Bon, je vous en avais parlé ici, vous avez dû le lire sur Slate.fr et ailleurs mais la France a ressenti le besoin de se doter d’un Conseil national du numérique et ce à l’initiative du président de la République. Ça n’existe pas ailleurs, «ça» a six mois d’existence et comme je suis un des membres du «ça», je me dis que cela vaut peut-être le coup d’en dire quelques mots, de vous tenir au courant, six mois après ma précédente chronique.
Surtout que pour marquer le coup de ces six mois, le chef de l’Etat nous a réunis autour de lui et, comme c’est la seule récompense de faire partie du «ça» (note à tous les commentateurs grincheux: on n’est pas payé, on est bénévole et on y passe pas mal de temps), je me suis précipité pour jouir des ors de la République et dialoguer avec le Président.
Ce dernier a tout de suite insisté sur le fait que rien n’était off et qu’on pouvait tweeter/facebooker/hurler ce qu’on voulait sur ce qui se disait pendant ce déjeuner.
J’ai été d’ailleurs étonné que mes petits copains du «ça» n’ébruitent pas jusqu’à présent que NS avait lâché qu’il passait ses soirées avec Carla à regarder des DVD de séries et qu’il avait carrément flashé et regardé en boucle le «génial Breaking Bad, le prof chimiste devenu dealer» découvert par le couple présidentiel sur Arte. Dingue, hein. Voilà, c’est fait.
Le seul vrai scoop de ce déjeuner vient donc de vous être donné et vous pouvez vous arrêter là, mais moi je continue pour parler du «ça», le CNN ou CNNum. Le CNNum fonctionne donc depuis 6 mois. Il est maintenant doté d’une équipe de 3 permanents qu’on a obtenu aux forceps et fonctionne selon les matières soit en auditionnant les acteurs intéressés, soit en créant des groupes de travail.
Le CNNum travaille en fait sur 3 sujets clés: la compétitivité, l’OpenData et l’e-Education. Là, vous commencez à vous dire que ce qui va suivre va être particulièrement creux et chiant mais tenez bon. Le CNN a aussi lancé des réflexions sur 3 thématiques: déploiement du très haut débit, protection de l’enfance et cloud computing. Mais on en parlera une autre fois…

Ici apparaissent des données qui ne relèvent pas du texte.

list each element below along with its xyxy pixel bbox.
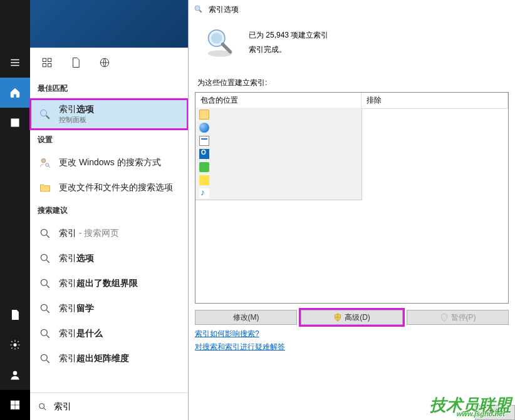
indexing-options-dialog: 索引选项 已为 25,943 项建立索引 索引完成。 为这些位置建立索引: 包含…	[188, 0, 515, 420]
filter-apps-icon[interactable]	[41, 57, 53, 70]
taskbar-home[interactable]	[0, 78, 30, 108]
best-match-header: 最佳匹配	[30, 78, 188, 99]
shield-icon	[440, 313, 449, 322]
search-icon	[38, 351, 53, 366]
location-row[interactable]	[195, 187, 362, 200]
svg-point-15	[46, 163, 49, 166]
svg-point-20	[41, 329, 47, 335]
svg-rect-10	[43, 63, 46, 66]
settings-header: 设置	[30, 130, 188, 150]
best-match-result[interactable]: 索引选项 控制面板	[30, 99, 188, 130]
col-include[interactable]: 包含的位置	[195, 93, 362, 108]
search-icon	[38, 301, 53, 316]
close-button[interactable]: 关闭	[475, 405, 515, 420]
search-icon	[38, 276, 53, 291]
locations-header: 包含的位置 排除	[195, 93, 508, 109]
svg-rect-4	[11, 401, 14, 404]
outlook-icon	[199, 149, 209, 159]
search-input[interactable]	[54, 402, 180, 412]
link-troubleshoot[interactable]: 对搜索和索引进行疑难解答	[195, 342, 509, 352]
ie-icon	[199, 123, 209, 133]
suggestion-item[interactable]: 索引 - 搜索网页	[30, 221, 188, 246]
app-icon	[199, 175, 209, 185]
svg-point-23	[195, 6, 200, 11]
suggestion-item[interactable]: 索引选项	[30, 246, 188, 271]
suggestion-item[interactable]: 索引超出矩阵维度	[30, 346, 188, 371]
svg-rect-9	[48, 58, 51, 61]
svg-point-18	[41, 279, 47, 285]
svg-rect-6	[11, 406, 14, 409]
svg-point-19	[41, 304, 47, 310]
taskbar	[0, 0, 30, 420]
suggestion-label: 索引选项	[59, 253, 94, 264]
svg-rect-1	[13, 121, 18, 125]
taskbar-docs[interactable]	[0, 300, 30, 330]
desktop-background	[30, 0, 188, 48]
onenote-icon	[199, 136, 209, 146]
settings-item-label: 更改 Windows 的搜索方式	[59, 157, 161, 168]
svg-point-22	[39, 403, 44, 408]
svg-point-17	[41, 254, 47, 260]
link-how-affects-search[interactable]: 索引如何影响搜索?	[195, 329, 509, 339]
magnifier-icon	[38, 107, 53, 122]
suggestion-item[interactable]: 索引留学	[30, 296, 188, 321]
settings-item-label: 更改文件和文件夹的搜索选项	[59, 182, 173, 193]
svg-point-3	[13, 371, 17, 375]
suggestion-label: 索引留学	[59, 303, 94, 314]
search-box[interactable]	[30, 392, 188, 420]
filter-web-icon[interactable]	[99, 57, 110, 70]
filter-documents-icon[interactable]	[70, 57, 81, 70]
taskbar-timeline[interactable]	[0, 108, 30, 138]
shield-icon	[333, 313, 342, 322]
locations-listbox[interactable]: 包含的位置 排除	[195, 92, 509, 304]
index-complete-text: 索引完成。	[249, 43, 328, 57]
suggestion-label: 索引是什么	[59, 328, 103, 339]
svg-point-14	[41, 158, 46, 163]
location-row[interactable]	[195, 108, 362, 121]
folder-search-icon	[38, 180, 53, 195]
location-row[interactable]	[195, 121, 362, 134]
best-match-title: 索引选项	[59, 104, 94, 115]
app-icon	[199, 162, 209, 172]
user-search-icon	[38, 155, 53, 170]
location-row[interactable]	[195, 134, 362, 147]
folder-icon	[199, 110, 209, 120]
locations-label: 为这些位置建立索引:	[197, 78, 509, 88]
location-row[interactable]	[195, 147, 362, 160]
advanced-button[interactable]: 高级(D)	[301, 310, 403, 325]
search-icon	[38, 326, 53, 341]
suggestion-item[interactable]: 索引超出了数组界限	[30, 271, 188, 296]
svg-rect-8	[43, 58, 46, 61]
col-exclude[interactable]: 排除	[362, 93, 508, 108]
taskbar-menu[interactable]	[0, 48, 30, 78]
suggestion-label: 索引超出矩阵维度	[59, 353, 129, 364]
location-row[interactable]	[195, 173, 362, 187]
dialog-titlebar[interactable]: 索引选项	[189, 0, 515, 19]
svg-point-26	[211, 33, 222, 44]
svg-point-13	[41, 110, 47, 116]
search-icon	[38, 402, 48, 412]
pause-button: 暂停(P)	[407, 310, 509, 325]
settings-item-search-method[interactable]: 更改 Windows 的搜索方式	[30, 150, 188, 175]
location-row[interactable]	[195, 160, 362, 173]
taskbar-user[interactable]	[0, 360, 30, 390]
svg-point-21	[41, 354, 47, 361]
svg-point-16	[41, 229, 47, 235]
svg-rect-11	[48, 63, 51, 66]
search-icon	[38, 226, 53, 241]
taskbar-start[interactable]	[0, 390, 30, 420]
search-panel: 最佳匹配 索引选项 控制面板 设置 更改 Windows 的搜索方式 更改文件和…	[30, 48, 188, 420]
taskbar-settings[interactable]	[0, 330, 30, 360]
search-filter-toolbar	[30, 48, 188, 78]
search-icon	[38, 251, 53, 266]
modify-button[interactable]: 修改(M)	[195, 310, 297, 325]
suggestions-header: 搜索建议	[30, 200, 188, 221]
svg-point-2	[14, 344, 17, 347]
svg-rect-5	[16, 401, 19, 404]
locations-list	[195, 108, 362, 200]
suggestion-item[interactable]: 索引是什么	[30, 321, 188, 346]
settings-item-folder-search[interactable]: 更改文件和文件夹的搜索选项	[30, 175, 188, 200]
svg-rect-7	[16, 406, 19, 409]
index-status-icon	[202, 25, 237, 60]
music-icon	[199, 188, 209, 198]
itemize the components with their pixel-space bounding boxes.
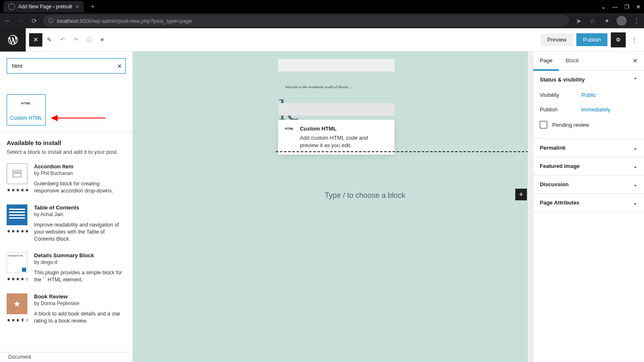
panel-title: Featured image [540, 163, 580, 169]
redo-icon[interactable]: ↷ [69, 33, 82, 47]
plugin-author: by Donna Peplinskie [34, 300, 126, 306]
url-input[interactable]: ⓘ localhost:8000/wp-admin/post-new.php?p… [43, 15, 569, 27]
more-button[interactable]: ⋮ [629, 37, 639, 43]
chevron-down-icon: ⌄ [633, 200, 637, 206]
visibility-label: Visibility [540, 92, 581, 98]
publish-button[interactable]: Publish [576, 33, 607, 46]
settings-sidebar: Page Block × Status & visibility ⌃ Visib… [533, 52, 644, 362]
panel-discussion[interactable]: Discussion ⌄ [533, 175, 644, 194]
block-preview-text: Velcome to the wonderful world of blocks… [285, 85, 352, 89]
panel-title: Permalink [540, 145, 566, 151]
chevron-down-icon: ⌄ [633, 182, 637, 187]
publish-label: Publish [540, 106, 581, 113]
reload-icon[interactable]: ⟳ [30, 17, 38, 25]
menu-icon[interactable]: ⋮ [632, 17, 641, 25]
close-inserter-button[interactable]: × [29, 33, 42, 47]
minimize-icon[interactable]: — [612, 4, 618, 10]
browser-tab[interactable]: Add New Page ‹ prebuilt × [3, 1, 84, 12]
outline-icon[interactable]: ≡ [95, 33, 109, 47]
install-subtitle: Select a block to install and add it to … [7, 149, 126, 155]
wordpress-logo[interactable] [0, 28, 26, 52]
svg-rect-2 [13, 170, 21, 172]
url-port: :8000 [78, 18, 92, 24]
plugin-thumb [7, 163, 27, 184]
plugin-author: by dingo-d [34, 259, 126, 265]
plugin-thumb [7, 204, 27, 225]
preview-button[interactable]: Preview [541, 33, 573, 46]
plugin-desc: Gutenberg block for creating responsive … [34, 180, 126, 195]
pending-review-label: Pending review [552, 122, 589, 128]
tab-title: Add New Page ‹ prebuilt [18, 4, 72, 10]
block-custom-html[interactable]: HTML Custom HTML [7, 94, 46, 126]
new-tab-button[interactable]: + [91, 2, 95, 11]
send-icon[interactable]: ➤ [574, 17, 583, 25]
panel-status-visibility[interactable]: Status & visibility ⌃ Visibility Public … [533, 71, 644, 139]
plugin-name: Details Summary Block [34, 252, 126, 259]
clear-search-icon[interactable]: × [117, 62, 122, 70]
chevron-down-icon[interactable]: ⌄ [601, 4, 606, 10]
install-title: Available to install [7, 139, 126, 146]
window-controls: ⌄ — ❐ ✕ [601, 4, 641, 10]
doc-status: Document [0, 352, 132, 362]
browser-url-bar: ← → ⟳ ⓘ localhost:8000/wp-admin/post-new… [0, 13, 644, 28]
chevron-down-icon: ⌄ [633, 145, 637, 151]
url-host: localhost [57, 18, 78, 24]
plugin-item[interactable]: ★★★★★ Table of Contents by Achal Jain Im… [7, 204, 126, 243]
svg-rect-3 [13, 173, 21, 177]
info-icon[interactable]: ⓘ [82, 33, 95, 47]
browser-tab-bar: Add New Page ‹ prebuilt × + ⌄ — ❐ ✕ [0, 0, 644, 13]
tab-block[interactable]: Block [559, 52, 585, 70]
back-icon[interactable]: ← [3, 17, 12, 25]
avatar[interactable] [617, 16, 627, 26]
extension-icon[interactable]: ✦ [602, 17, 611, 25]
edit-icon[interactable]: ✎ [42, 33, 56, 47]
plugin-item[interactable]: ▸ Expand me ★★★★☆ Details Summary Block … [7, 252, 126, 283]
url-path: /wp-admin/post-new.php?post_type=page [92, 18, 192, 24]
insertion-marker [276, 151, 533, 152]
panel-featured-image[interactable]: Featured image ⌄ [533, 157, 644, 175]
editor-canvas[interactable]: le Velcome to the wonderful world of blo… [133, 52, 533, 362]
html-icon: HTML [21, 101, 31, 105]
block-popover: HTML Custom HTML Add custom HTML code an… [278, 120, 394, 155]
close-sidebar-icon[interactable]: × [626, 52, 644, 70]
tab-page[interactable]: Page [533, 52, 559, 70]
settings-button[interactable]: ⚙ [611, 32, 626, 47]
plugin-desc: Improve readability and navigation of yo… [34, 222, 126, 243]
search-input[interactable] [7, 58, 126, 74]
plugin-desc: A block to add book details and a star r… [34, 310, 126, 325]
publish-value[interactable]: Immediately [581, 106, 610, 113]
plugin-author: by Achal Jain [34, 212, 126, 217]
popover-desc: Add custom HTML code and preview it as y… [300, 134, 388, 149]
plugin-thumb: ★ [7, 293, 27, 314]
close-icon[interactable]: × [76, 3, 79, 10]
scrollbar[interactable] [528, 52, 533, 362]
globe-icon [8, 3, 15, 10]
panel-title: Page Attributes [540, 199, 580, 206]
star-rating: ★★★⯨☆ [7, 318, 27, 323]
visibility-value[interactable]: Public [581, 92, 596, 98]
undo-icon[interactable]: ↶ [56, 33, 69, 47]
restore-icon[interactable]: ❐ [624, 4, 629, 10]
close-window-icon[interactable]: ✕ [636, 4, 641, 10]
forward-icon[interactable]: → [17, 17, 25, 25]
block-inserter-panel: × HTML Custom HTML Available to install … [0, 52, 133, 362]
panel-permalink[interactable]: Permalink ⌄ [533, 139, 644, 157]
panel-title: Discussion [540, 181, 568, 187]
star-icon[interactable]: ☆ [588, 17, 597, 25]
panel-page-attributes[interactable]: Page Attributes ⌄ [533, 194, 644, 212]
plugin-name: Accordion Item [34, 163, 126, 170]
plugin-item[interactable]: ★ ★★★⯨☆ Book Review by Donna Peplinskie … [7, 293, 126, 325]
star-rating: ★★★★★ [7, 229, 27, 234]
block-preview-bar2 [278, 103, 394, 116]
chevron-down-icon: ⌄ [633, 163, 637, 169]
choose-block-prompt[interactable]: Type / to choose a block [325, 191, 405, 200]
star-rating: ★★★★☆ [7, 276, 27, 282]
block-preview-bar [278, 59, 394, 71]
html-icon: HTML [285, 126, 294, 149]
pending-review-checkbox[interactable] [540, 121, 547, 128]
plugin-name: Table of Contents [34, 204, 126, 211]
plugin-author: by Phil Buchanan [34, 170, 126, 176]
plugin-desc: This plugin provides a simple block for … [34, 269, 126, 283]
add-block-button[interactable]: + [515, 189, 527, 200]
plugin-item[interactable]: ★★★★★ Accordion Item by Phil Buchanan Gu… [7, 163, 126, 195]
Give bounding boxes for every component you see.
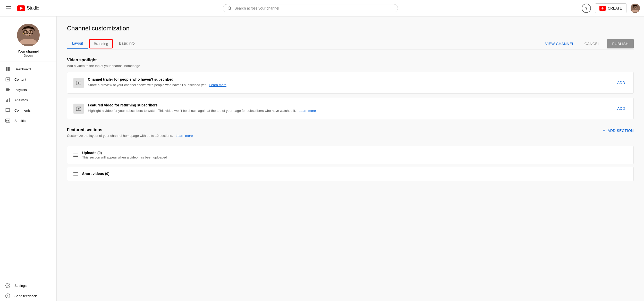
svg-point-9 [636,6,637,7]
youtube-logo-icon [17,5,25,11]
search-input[interactable] [234,6,394,10]
uploads-card-desc: This section will appear when a video ha… [82,155,167,159]
short-videos-drag-handle[interactable] [73,172,78,175]
svg-rect-21 [6,67,8,69]
playlists-icon [5,87,10,92]
featured-sections-section: Featured sections Customize the layout o… [67,128,634,181]
svg-point-2 [228,7,231,10]
svg-point-16 [30,31,31,33]
publish-button[interactable]: PUBLISH [607,39,634,48]
add-section-button[interactable]: ADD SECTION [602,129,634,133]
short-videos-card-body: Short videos (0) [82,172,109,176]
featured-sections-learn-more-link[interactable]: Learn more [176,134,193,138]
featured-video-icon [73,104,84,114]
app-body: Your channel Devon Dashboard Content Pla… [0,16,644,301]
svg-marker-26 [7,79,9,80]
featured-sections-desc: Customize the layout of your channel hom… [67,134,602,138]
send-feedback-label: Send feedback [14,294,37,298]
tabs-left: Layout Branding Basic info [67,38,542,49]
channel-trailer-add-button[interactable]: ADD [615,79,627,87]
featured-video-desc: Highlight a video for your subscribers t… [88,108,611,113]
svg-point-15 [26,31,27,33]
tabs-container: Layout Branding Basic info VIEW CHANNEL … [67,38,634,49]
view-channel-button[interactable]: VIEW CHANNEL [542,40,577,48]
channel-trailer-action: ADD [615,79,627,87]
create-icon [599,6,606,11]
channel-trailer-icon [73,78,84,88]
svg-rect-38 [7,121,9,122]
featured-sections-header: Featured sections Customize the layout o… [67,128,634,142]
sidebar-item-content[interactable]: Content [0,74,56,85]
subtitles-label: Subtitles [14,119,27,123]
sidebar-item-settings[interactable]: Settings [0,280,56,291]
featured-sections-info: Featured sections Customize the layout o… [67,128,602,142]
studio-label: Studio [27,5,39,11]
analytics-icon [5,97,10,103]
tab-branding[interactable]: Branding [89,39,113,48]
logo-link[interactable]: Studio [17,5,39,11]
channel-name: Your channel [18,49,39,53]
content-icon [5,77,10,82]
user-avatar[interactable] [631,4,640,13]
cancel-button[interactable]: CANCEL [581,40,603,48]
channel-trailer-desc: Share a preview of your channel shown wi… [88,82,611,88]
svg-rect-33 [9,98,10,102]
sidebar-item-comments[interactable]: Comments [0,105,56,115]
uploads-card-title: Uploads (0) [82,151,167,155]
tab-layout[interactable]: Layout [67,38,88,49]
video-spotlight-desc: Add a video to the top of your channel h… [67,64,634,68]
create-button[interactable]: CREATE [595,3,626,13]
hamburger-menu-button[interactable] [4,4,13,12]
search-icon [227,6,232,11]
svg-rect-37 [6,121,7,122]
header-right: ? CREATE [582,3,640,13]
featured-video-body: Featured video for returning subscribers… [88,103,611,113]
svg-rect-31 [6,101,7,102]
playlists-label: Playlists [14,88,27,92]
channel-info: Your channel Devon [0,19,56,62]
comments-label: Comments [14,108,31,112]
channel-trailer-body: Channel trailer for people who haven't s… [88,77,611,88]
sidebar-item-dashboard[interactable]: Dashboard [0,64,56,74]
uploads-drag-handle[interactable] [73,154,78,157]
svg-marker-30 [9,89,10,91]
sidebar-item-analytics[interactable]: Analytics [0,95,56,105]
sidebar-item-subtitles[interactable]: Subtitles [0,115,56,126]
sidebar: Your channel Devon Dashboard Content Pla… [0,16,57,301]
channel-trailer-learn-more-link[interactable]: Learn more [209,83,226,87]
svg-rect-35 [6,120,7,121]
svg-line-3 [231,9,232,10]
svg-rect-23 [6,69,8,71]
svg-rect-5 [601,8,604,8]
svg-rect-34 [6,119,10,122]
featured-video-add-button[interactable]: ADD [615,104,627,113]
settings-label: Settings [14,284,27,288]
uploads-section-card: Uploads (0) This section will appear whe… [67,146,634,164]
svg-rect-24 [8,69,10,71]
tab-basic-info[interactable]: Basic info [114,38,140,49]
svg-rect-22 [8,67,10,69]
create-label: CREATE [608,6,622,10]
sidebar-item-send-feedback[interactable]: Send feedback [0,291,56,301]
help-button[interactable]: ? [582,4,591,13]
dashboard-icon [5,66,10,72]
short-videos-card-title: Short videos (0) [82,172,109,176]
channel-trailer-card: Channel trailer for people who haven't s… [67,72,634,94]
svg-rect-36 [8,120,9,121]
nav-bottom: Settings Send feedback [0,278,56,301]
svg-point-41 [7,297,8,297]
subtitles-icon [5,118,10,123]
feedback-icon [5,293,10,298]
featured-sections-title: Featured sections [67,128,602,132]
featured-video-learn-more-link[interactable]: Learn more [299,109,316,113]
add-section-icon [602,129,606,133]
featured-video-card: Featured video for returning subscribers… [67,98,634,119]
main-content: Channel customization Layout Branding Ba… [57,16,644,301]
content-label: Content [14,78,26,81]
svg-marker-43 [78,82,80,84]
dashboard-label: Dashboard [14,67,31,71]
sidebar-item-playlists[interactable]: Playlists [0,85,56,95]
svg-point-20 [23,33,24,34]
app-header: Studio ? CREATE [0,0,644,16]
analytics-label: Analytics [14,98,28,102]
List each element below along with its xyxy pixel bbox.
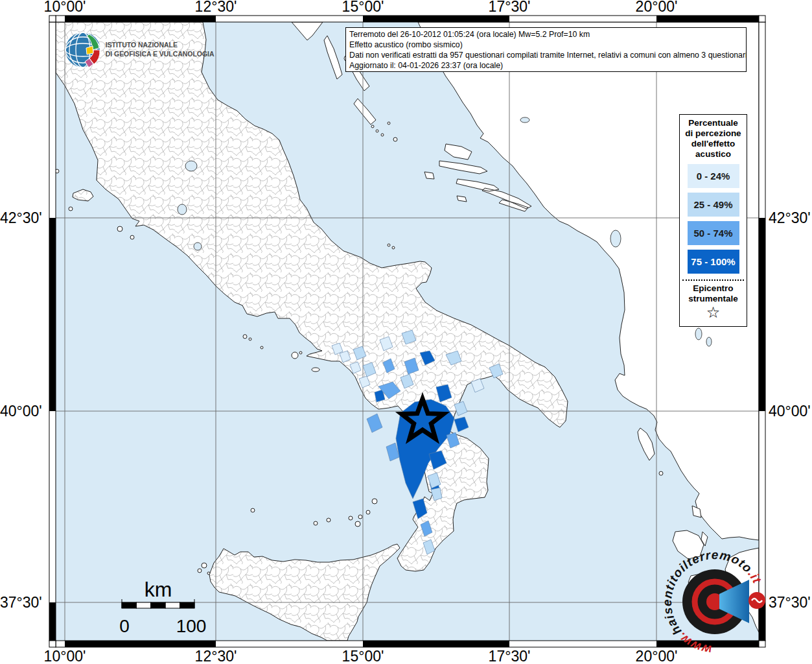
axis-bottom-lon-2: 12°30' — [195, 648, 237, 664]
legend-swatch-0-24: 0 - 24% — [688, 164, 739, 188]
axis-bottom-lon-3: 15°00' — [342, 648, 384, 664]
title-line-event: Terremoto del 26-10-2012 01:05:24 (ora l… — [349, 29, 743, 40]
legend-epicenter-label: Epicentro strumentale — [680, 283, 747, 304]
axis-top-lon-2: 12°30' — [195, 0, 237, 14]
axis-top-lon-4: 17°30' — [489, 0, 531, 14]
legend-swatch-25-49: 25 - 49% — [688, 193, 739, 217]
legend-divider — [682, 279, 744, 281]
axis-top-lon-3: 15°00' — [342, 0, 384, 14]
legend-title: Percentuale di percezione dell'effetto a… — [680, 118, 747, 160]
title-line-updated: Aggiornato il: 04-01-2026 23:37 (ora loc… — [349, 60, 743, 71]
axis-left-lat-1: 42°30' — [0, 209, 41, 227]
ingv-name-line1: ISTITUTO NAZIONALE — [106, 41, 178, 49]
ingv-name-line2: DI GEOFISICA E VULCANOLOGIA — [106, 50, 215, 58]
scale-unit-label: km — [145, 578, 172, 601]
axis-bottom-lon-5: 20°00' — [636, 648, 678, 664]
axis-top-lon-1: 10°00' — [44, 0, 86, 14]
earthquake-perception-map-page: { "title_box": { "line1": "Terremoto del… — [0, 0, 812, 664]
legend: Percentuale di percezione dell'effetto a… — [679, 114, 747, 327]
axis-bottom-lon-4: 17°30' — [489, 648, 531, 664]
legend-swatch-50-74: 50 - 74% — [688, 221, 739, 245]
title-line-data: Dati non verificati estratti da 957 ques… — [349, 50, 743, 60]
axis-bottom-lon-1: 10°00' — [44, 648, 86, 664]
map-canvas: km 0 100 — [0, 0, 812, 664]
scale-start-label: 0 — [119, 616, 130, 636]
title-box: Terremoto del 26-10-2012 01:05:24 (ora l… — [345, 27, 747, 72]
axis-right-lat-1: 42°30' — [769, 209, 811, 227]
axis-left-lat-2: 40°00' — [0, 403, 41, 420]
title-line-effect: Effetto acustico (rombo sismico) — [349, 40, 743, 50]
axis-right-lat-3: 37°30' — [769, 594, 811, 611]
axis-left-lat-3: 37°30' — [0, 594, 41, 611]
legend-swatch-75-100: 75 - 100% — [688, 250, 739, 274]
epicenter-star-icon: ☆ — [680, 305, 747, 320]
axis-top-lon-5: 20°00' — [636, 0, 678, 14]
axis-right-lat-2: 40°00' — [769, 403, 811, 420]
scale-end-label: 100 — [176, 616, 207, 636]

Profitant du déj et au-delà des avis qu’il a déjà rendus sur diverses mesures que vous connaissez bien car évoquées sur Slate.fr (Paquet Telecom, LCEN, JEI, taxe «Google»...), le CNNum a souhaité sensibiliser plus particulièrement le président de la République sur ses 3 sujets clé, 3 projets à moyen terme qu’il estime indispensables pour que l’économie numérique, qui ne représente que 3,6% du PIB en France (contre 5,4% au Royaume-Uni), occupe dans notre pays la place qu’elle mérite. Le sens de l’histoire, quoi!
Comme le dit un autre membre du «ça», «on est pour certains à gauche, pour d’autres à droite, pour beaucoup nulle part mais on est tous des militants du numérique». «Ça» claque.
Bref, on est reconnaissant envers le Président (le PR comme on dit à l’Elysée) d’avoir lancé le CNNum, mais on passe autant de temps avec des mecs de gauche pour faire avancer l’idée que le numérique doit devenir un enjeu clé des prochains débats électoraux.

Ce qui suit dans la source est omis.